Aim of the exercise: Give back every line of the data exactly. Pictures are not part of the copy.

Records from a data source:
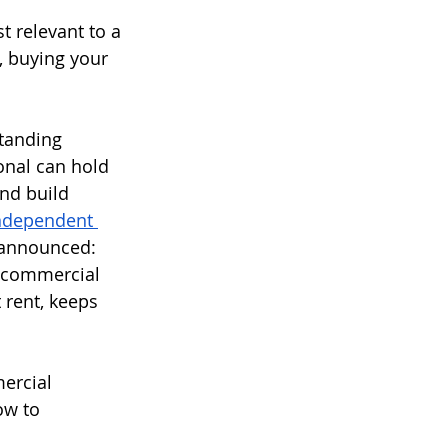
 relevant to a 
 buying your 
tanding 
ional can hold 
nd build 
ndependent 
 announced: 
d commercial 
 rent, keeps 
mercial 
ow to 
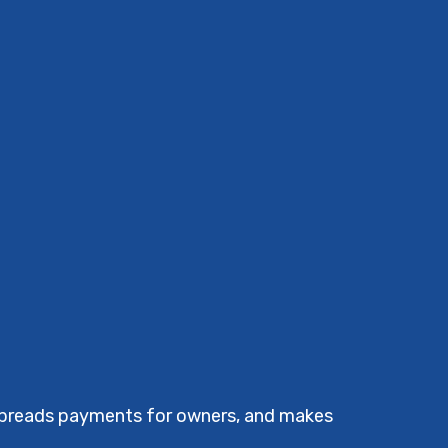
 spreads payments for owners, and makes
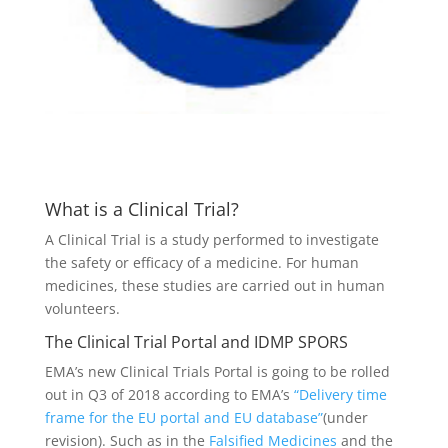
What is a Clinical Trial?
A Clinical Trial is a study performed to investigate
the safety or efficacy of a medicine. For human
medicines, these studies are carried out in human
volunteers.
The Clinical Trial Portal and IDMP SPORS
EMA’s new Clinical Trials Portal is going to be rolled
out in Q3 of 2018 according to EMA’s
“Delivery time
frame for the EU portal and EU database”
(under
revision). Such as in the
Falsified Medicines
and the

Task solution:
 relevant to a 
 buying your 
tanding 
ional can hold 
nd build 
ndependent 
 announced: 
d commercial 
 rent, keeps 
mercial 
ow to 
 spreads payments for owners, and makes
What is a Clinical Trial?
A Clinical Trial is a study performed to investigate
the safety or efficacy of a medicine. For human
medicines, these studies are carried out in human
volunteers.
The Clinical Trial Portal and IDMP SPORS
EMA’s new Clinical Trials Portal is going to be rolled
out in Q3 of 2018 according to EMA’s
“Delivery time
frame for the EU portal and EU database”
(under
revision). Such as in the
Falsified Medicines
and the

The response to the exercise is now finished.